[Data to process Boundary: Start]

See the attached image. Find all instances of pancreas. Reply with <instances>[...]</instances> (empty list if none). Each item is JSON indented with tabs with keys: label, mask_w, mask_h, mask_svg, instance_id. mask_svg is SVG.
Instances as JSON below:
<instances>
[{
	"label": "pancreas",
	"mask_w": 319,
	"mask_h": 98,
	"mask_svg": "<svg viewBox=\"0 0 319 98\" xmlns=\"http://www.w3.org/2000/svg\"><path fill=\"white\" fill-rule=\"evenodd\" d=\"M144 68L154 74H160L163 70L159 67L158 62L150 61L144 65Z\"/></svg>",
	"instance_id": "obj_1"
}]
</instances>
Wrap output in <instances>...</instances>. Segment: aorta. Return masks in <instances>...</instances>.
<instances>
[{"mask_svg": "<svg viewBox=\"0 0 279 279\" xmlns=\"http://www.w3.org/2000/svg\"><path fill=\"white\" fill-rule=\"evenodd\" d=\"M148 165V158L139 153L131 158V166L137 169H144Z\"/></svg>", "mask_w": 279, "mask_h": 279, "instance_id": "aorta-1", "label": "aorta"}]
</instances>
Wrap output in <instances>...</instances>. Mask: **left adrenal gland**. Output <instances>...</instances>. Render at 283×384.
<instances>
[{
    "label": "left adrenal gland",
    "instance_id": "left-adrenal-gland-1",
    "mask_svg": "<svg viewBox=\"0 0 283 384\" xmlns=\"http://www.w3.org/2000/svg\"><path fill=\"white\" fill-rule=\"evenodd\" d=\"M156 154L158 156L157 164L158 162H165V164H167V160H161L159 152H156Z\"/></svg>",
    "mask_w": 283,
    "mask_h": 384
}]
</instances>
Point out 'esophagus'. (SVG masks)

[Data to process Boundary: End]

→ **Assignment**
What you should produce is an exact retyping of every line above.

→ **Result below**
See the attached image. Find all instances of pancreas. Reply with <instances>[...]</instances> (empty list if none). Each item is JSON indented with tabs with keys: label, mask_w, mask_h, mask_svg, instance_id. mask_svg is SVG.
Instances as JSON below:
<instances>
[{
	"label": "pancreas",
	"mask_w": 319,
	"mask_h": 98,
	"mask_svg": "<svg viewBox=\"0 0 319 98\" xmlns=\"http://www.w3.org/2000/svg\"><path fill=\"white\" fill-rule=\"evenodd\" d=\"M144 68L154 74H160L163 70L159 67L158 62L150 61L144 65Z\"/></svg>",
	"instance_id": "obj_1"
}]
</instances>
Wrap output in <instances>...</instances>. Segment: aorta. Return masks in <instances>...</instances>.
<instances>
[{"mask_svg": "<svg viewBox=\"0 0 279 279\" xmlns=\"http://www.w3.org/2000/svg\"><path fill=\"white\" fill-rule=\"evenodd\" d=\"M148 165V158L139 153L131 158V166L137 169H144Z\"/></svg>", "mask_w": 279, "mask_h": 279, "instance_id": "aorta-1", "label": "aorta"}]
</instances>
Wrap output in <instances>...</instances>. Mask: **left adrenal gland**. Output <instances>...</instances>. Render at 283×384.
<instances>
[{
    "label": "left adrenal gland",
    "instance_id": "left-adrenal-gland-1",
    "mask_svg": "<svg viewBox=\"0 0 283 384\" xmlns=\"http://www.w3.org/2000/svg\"><path fill=\"white\" fill-rule=\"evenodd\" d=\"M156 154L158 156L157 164L158 162H165V164H167V160H161L159 152H156Z\"/></svg>",
    "mask_w": 283,
    "mask_h": 384
}]
</instances>
Point out 'esophagus'. (SVG masks)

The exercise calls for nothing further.